[DATA FOR ANALYSIS]

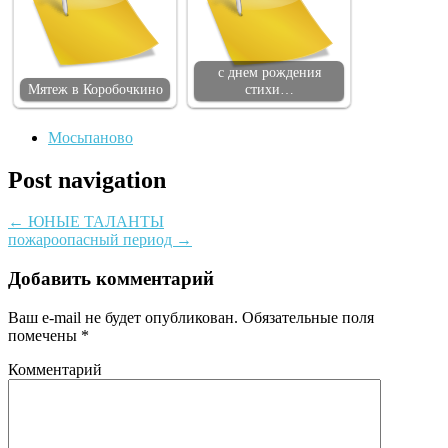
с днем рождения
Мятеж в Коробочкино
стихи…
Мосьпаново
Post navigation
←
ЮНЫЕ ТАЛАНТЫ
пожароопасный период
→
Добавить комментарий
Ваш e-mail не будет опубликован.
Обязательные поля
помечены
*
Комментарий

[/DATA FOR ANALYSIS]

TASK STATEMENT:
Lines from the one containing "ЮНЫЕ ТАЛАНТЫ" through the last line of the listing are to be restated word for word; no other line may appear.

SOLUTION TO THIS EXERCISE:
ЮНЫЕ ТАЛАНТЫ
пожароопасный период
→
Добавить комментарий
Ваш e-mail не будет опубликован.
Обязательные поля
помечены
*
Комментарий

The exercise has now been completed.